Material for the task →
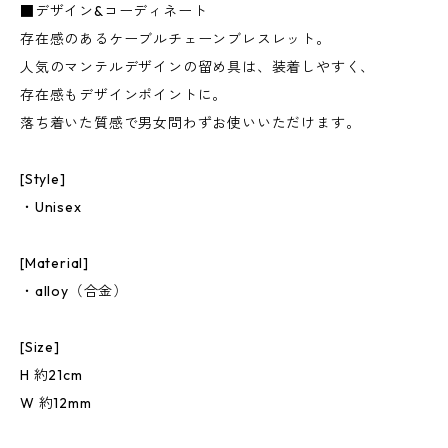
■デザイン&コーディネート
存在感のあるケーブルチェーンブレスレット。
人気のマンテルデザインの留め具は、装着しやすく、
存在感もデザインポイントに。
落ち着いた質感で男女問わずお使いいただけます。
[Style]
・Unisex
[Material]
・alloy（合金）
[Size]
H 約21cm
W 約12mm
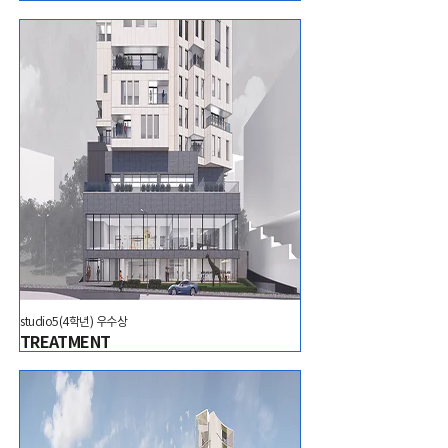
studio5(4학년) 우수상
TREATMENT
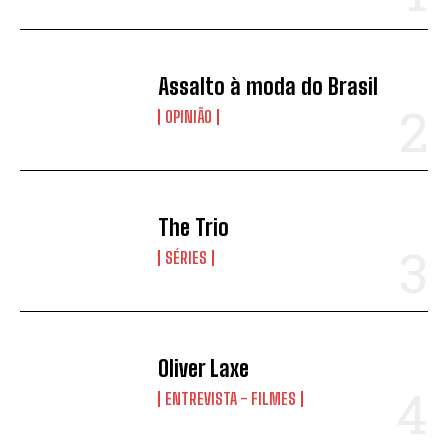
Assalto à moda do Brasil
OPINIÃO
The Trio
SÉRIES
Oliver Laxe
ENTREVISTA - FILMES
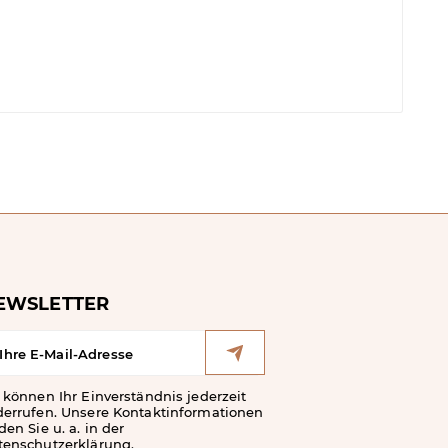
EWSLETTER
 können Ihr Einverständnis jederzeit
derrufen. Unsere Kontaktinformationen
den Sie u. a. in der
tenschutzerklärung.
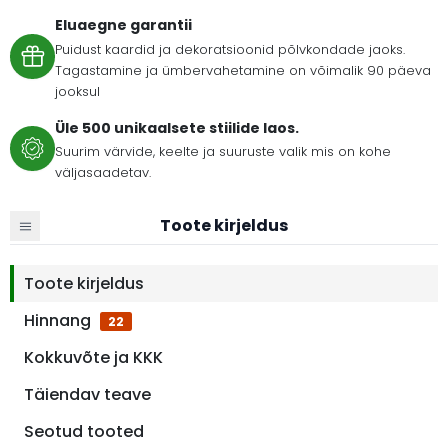
Eluaegne garantii
Puidust kaardid ja dekoratsioonid põlvkondade jaoks.
Tagastamine ja ümbervahetamine on võimalik 90 päeva
jooksul
Üle 500 unikaalsete stiilide laos.
Suurim värvide, keelte ja suuruste valik mis on kohe
väljasaadetav.
Toote kirjeldus
Toote kirjeldus
Hinnang
22
Kokkuvõte ja KKK
Täiendav teave
Seotud tooted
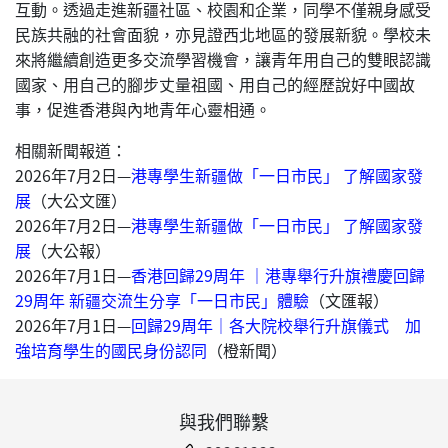
互動。透過走進新疆社區、校園和企業，同學不僅親身感受
民族共融的社會面貌，亦見證西北地區的發展新貌。學校未
來將繼續創造更多交流學習機會，讓青年用自己的雙眼認識
國家、用自己的腳步丈量祖國、用自己的經歷說好中國故
事，促進香港與內地青年心靈相通。
相關新聞報道：
2026年7月2日—
港專學生新疆做「一日市民」 了解國家發
展
（大公文匯）
2026年7月2日—
港專學生新疆做「一日市民」 了解國家發
展
（大公報）
2026年7月1日—
香港回歸29周年 ｜港專舉行升旗禮慶回歸
29周年 新疆交流生分享「一日市民」體驗
（文匯報）
2026年7月1日—
回歸29周年｜各大院校舉行升旗儀式 加
強培育學生的國民身份認同
（橙新聞）
與我們聯繫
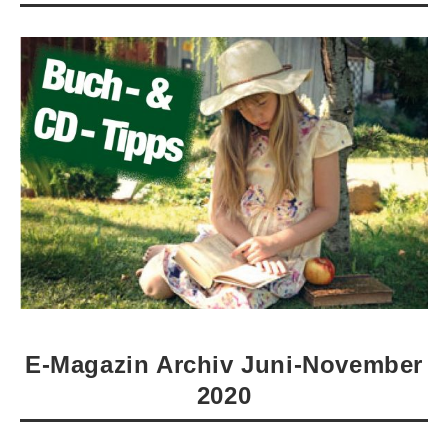
E-Magazin Archiv Juni-November
2020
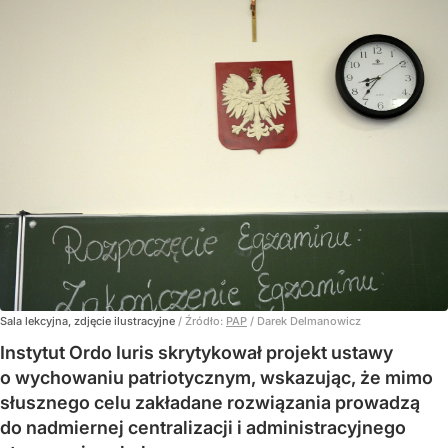
Sala lekcyjna, zdjęcie ilustracyjne
/ Źródło:
PAP
/
Darek Delmanowicz
Instytut Ordo Iuris skrytykował projekt ustawy
o wychowaniu patriotycznym, wskazując, że mimo
słusznego celu zakładane rozwiązania prowadzą
do nadmiernej centralizacji i administracyjnego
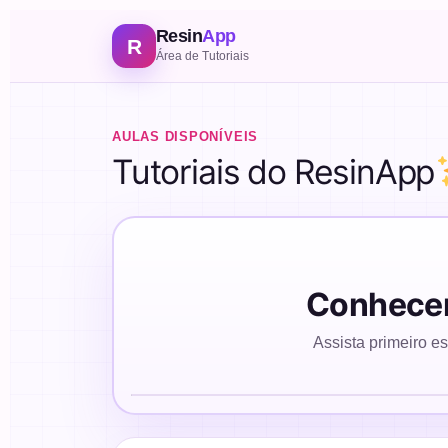
Resin
App
R
Área de Tutoriais
AULAS DISPONÍVEIS
Tutoriais do ResinApp
Conhecen
Assista primeiro e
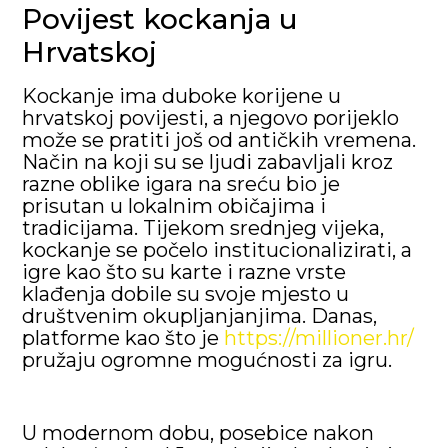
Povijest kockanja u
Hrvatskoj
Kockanje ima duboke korijene u
hrvatskoj povijesti, a njegovo porijeklo
može se pratiti još od antičkih vremena.
Način na koji su se ljudi zabavljali kroz
razne oblike igara na sreću bio je
prisutan u lokalnim običajima i
tradicijama. Tijekom srednjeg vijeka,
kockanje se počelo institucionalizirati, a
igre kao što su karte i razne vrste
klađenja dobile su svoje mjesto u
društvenim okupljanjanjima. Danas,
platforme kao što je
https://millioner.hr/
pružaju ogromne mogućnosti za igru.
U modernom dobu, posebice nakon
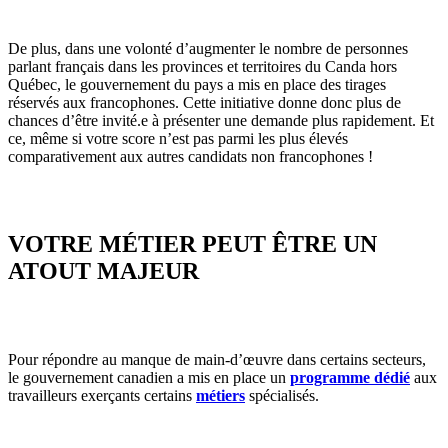
De plus, dans une volonté d’augmenter le nombre de personnes
parlant français dans les provinces et territoires du Canda hors
Québec, le gouvernement du pays a mis en place des tirages
réservés aux francophones. Cette initiative donne donc plus de
chances d’être invité.e à présenter une demande plus rapidement. Et
ce, même si votre score n’est pas parmi les plus élevés
comparativement aux autres candidats non francophones !
VOTRE MÉTIER PEUT ÊTRE UN
ATOUT MAJEUR
Pour répondre au manque de main-d’œuvre dans certains secteurs,
le gouvernement canadien a mis en place un
programme dédié
aux
travailleurs exerçants certains
métiers
spécialisés.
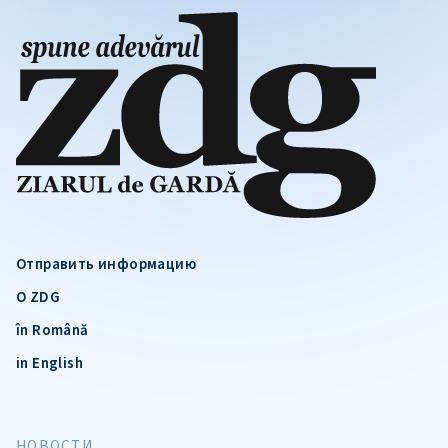
Отправить информацию
О ZDG
în Română
in English
НОВОСТИ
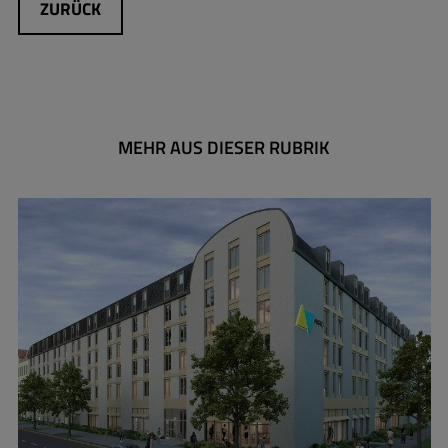
ZURÜCK
MEHR AUS DIESER RUBRIK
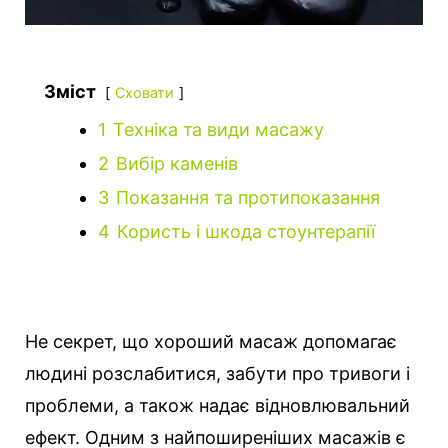
Зміст
Сховати
1
Техніка та види масажу
2
Вибір каменів
3
Показання та протипоказання
4
Користь і шкода стоунтерапії
Не секрет, що хороший масаж допомагає
людині розслабитися, забути про тривоги і
проблеми, а також надає відновлювальний
ефект. Одним з найпоширеніших масажів є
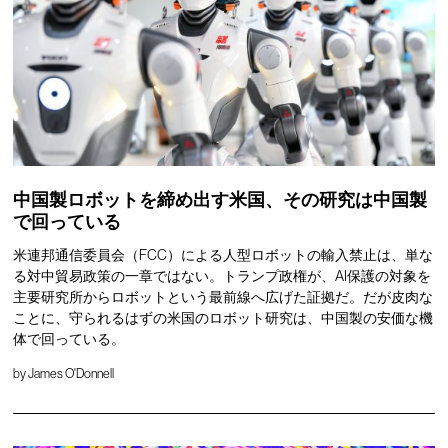
中国製ロボットを締め出す米国、その研究は中国製
で回っている
米連邦通信委員会（FCC）による人型ロボットの輸入禁止は、単な
る対中貿易政策の一章ではない。トランプ政権が、AI保護の対象を
主要研究所からロボットという最前線へ広げた証拠だ。だが皮肉な
ことに、守られるはずの米国のロボット研究は、中国製の安価な機
体で回っている。
by
James O'Donnell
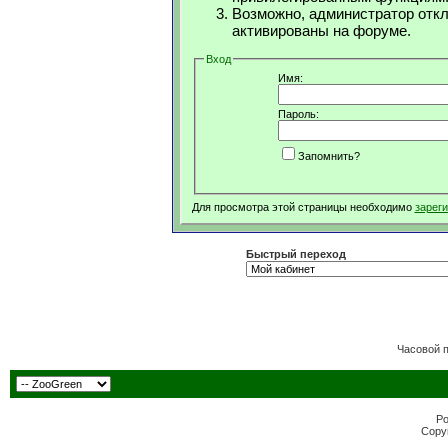
Возможно, администратор откл
активированы на форуме.
Вход
Имя:
Пароль:
Запомнить?
Для просмотра этой страницы необходимо
зарег
Быстрый переход
Часовой 
Po
Copyr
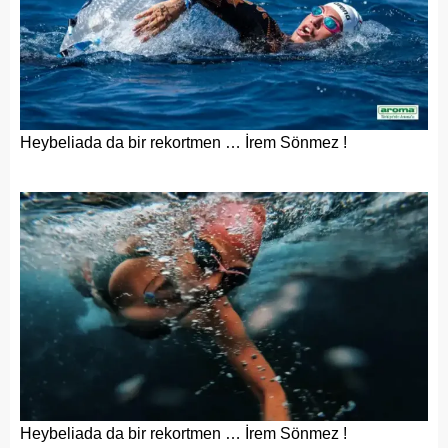
Heybeliada da bir rekortmen … İrem Sönmez !
Heybeliada da bir rekortmen … İrem Sönmez !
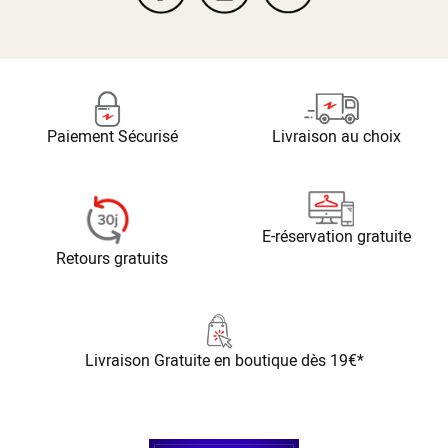
Paiement Sécurisé
Livraison au choix
E-réservation gratuite
Retours gratuits
Livraison Gratuite
en boutique dès 19€*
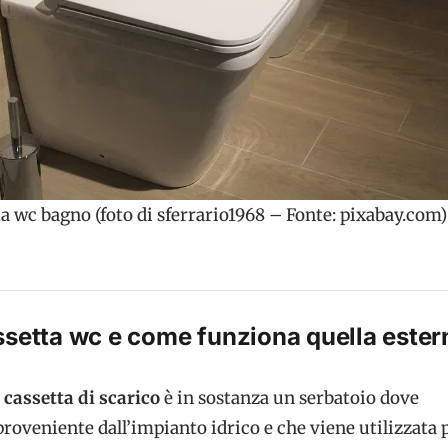
a wc bagno (foto di sferrario1968 – Fonte: pixabay.com)
ssetta wc e come funziona quella ester
cassetta di scarico
è in sostanza un serbatoio dove
 proveniente dall’impianto idrico e che viene utilizzata 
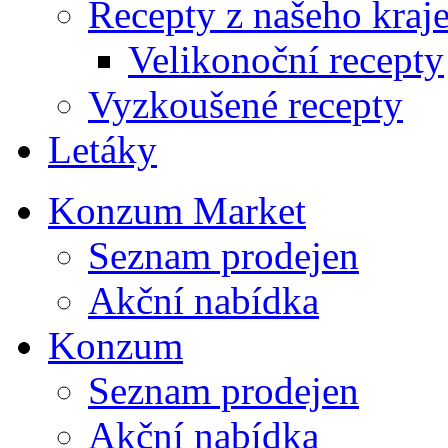
Recepty z našeho kraj
Velikonoční recepty
Vyzkoušené recepty
Letáky
Konzum Market
Seznam prodejen
Akční nabídka
Konzum
Seznam prodejen
Akční nabídka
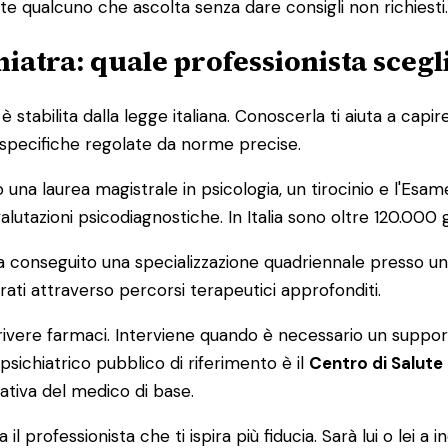
te qualcuno che ascolta senza dare consigli non richiesti.
hiatra: quale professionista scegl
 stabilita dalla legge italiana. Conoscerla ti aiuta a capi
specifiche regolate da norme precise.
a laurea magistrale in psicologia, un tirocinio e l'Esame d
utazioni psicodiagnostiche. In Italia sono oltre 120.000 gli
conseguito una specializzazione quadriennale presso un
turati attraverso percorsi terapeutici approfonditi.
ivere farmaci. Interviene quando è necessario un suppor
psichiatrico pubblico di riferimento è il
Centro di Salute
tiva del medico di base.
il professionista che ti ispira più fiducia. Sarà lui o lei a 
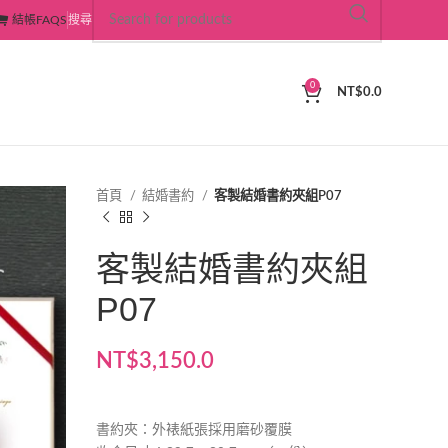
結帳
FAQS
搜尋
0
NT$
0.0
首頁
結婚書約
客製結婚書約夾組P07
客製結婚書約夾組
P07
NT$
3,150.0
書約夾：外裱紙張採用磨砂覆膜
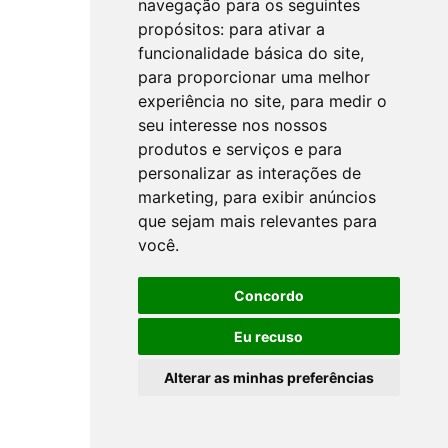
navegação para os seguintes
propósitos:
para ativar a
funcionalidade básica do site
,
para proporcionar uma melhor
experiência no site
,
para medir o
seu interesse nos nossos
produtos e serviços e para
personalizar as interações de
marketing
,
para exibir anúncios
que sejam mais relevantes para
você
.
Concordo
Eu recuso
Alterar as minhas preferências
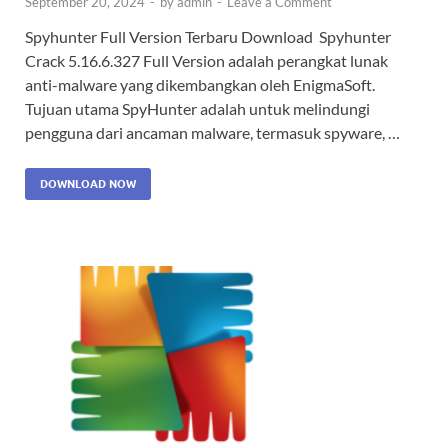
September 20, 2024
-
by
admin
-
Leave a Comment
Spyhunter Full Version Terbaru Download Spyhunter
Crack 5.16.6.327 Full Version adalah perangkat lunak
anti-malware yang dikembangkan oleh EnigmaSoft.
Tujuan utama SpyHunter adalah untuk melindungi
pengguna dari ancaman malware, termasuk spyware, …
DOWNLOAD NOW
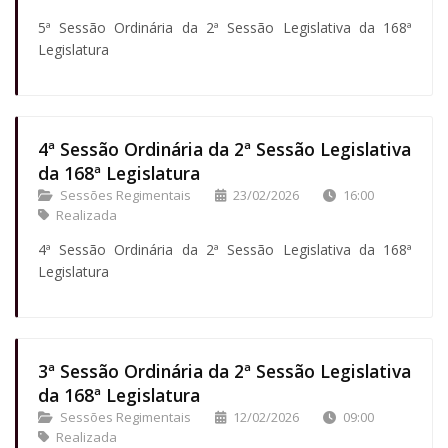
5ª Sessão Ordinária da 2ª Sessão Legislativa da 168ª
Legislatura
4ª Sessão Ordinária da 2ª Sessão Legislativa
da 168ª Legislatura
Sessões Regimentais
23/02/2026
16:00
Realizada
4ª Sessão Ordinária da 2ª Sessão Legislativa da 168ª
Legislatura
3ª Sessão Ordinária da 2ª Sessão Legislativa
da 168ª Legislatura
Sessões Regimentais
12/02/2026
09:00
Realizada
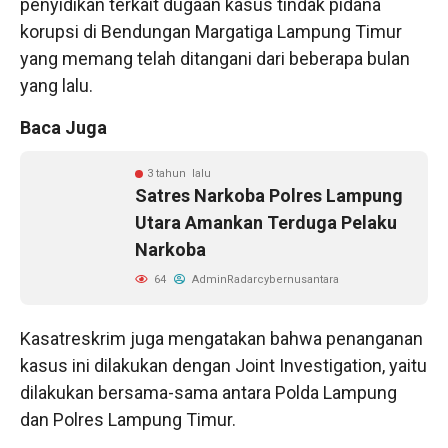
penyidikan terkait dugaan kasus tindak pidana
korupsi di Bendungan Margatiga Lampung Timur
yang memang telah ditangani dari beberapa bulan
yang lalu.
Baca Juga
3 tahun lalu
Satres Narkoba Polres Lampung
Utara Amankan Terduga Pelaku
Narkoba
64
AdminRadarcybernusantara
Kasatreskrim juga mengatakan bahwa penanganan
kasus ini dilakukan dengan Joint Investigation, yaitu
dilakukan bersama-sama antara Polda Lampung
dan Polres Lampung Timur.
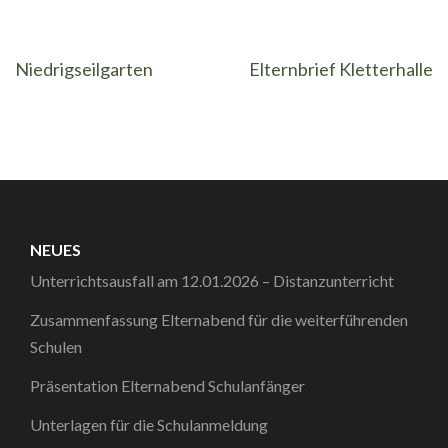
Beitragsnavigation
Niedrigseilgarten
Elternbrief Kletterhalle
NEUES
Unterrichtsausfall am 12.01.2026 – Distanzunterricht
Zusammenfassung Elternabend für die weiterführenden
Schulen
Präsentation Elternabend Schulanfänger
Unterlagen für die Schulanmeldung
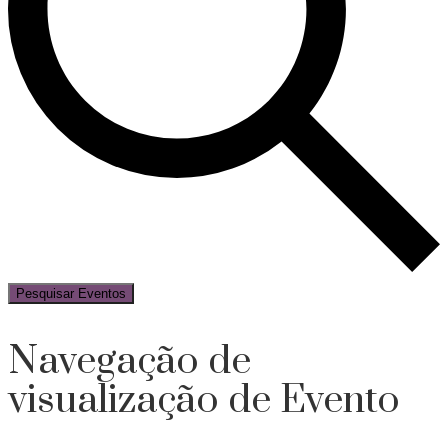
Pesquisar Eventos
Navegação de
visualização de Evento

Problem requirements →
Please state how many lines in the records above hold the word "Timur", giving only the number.

Response below →
2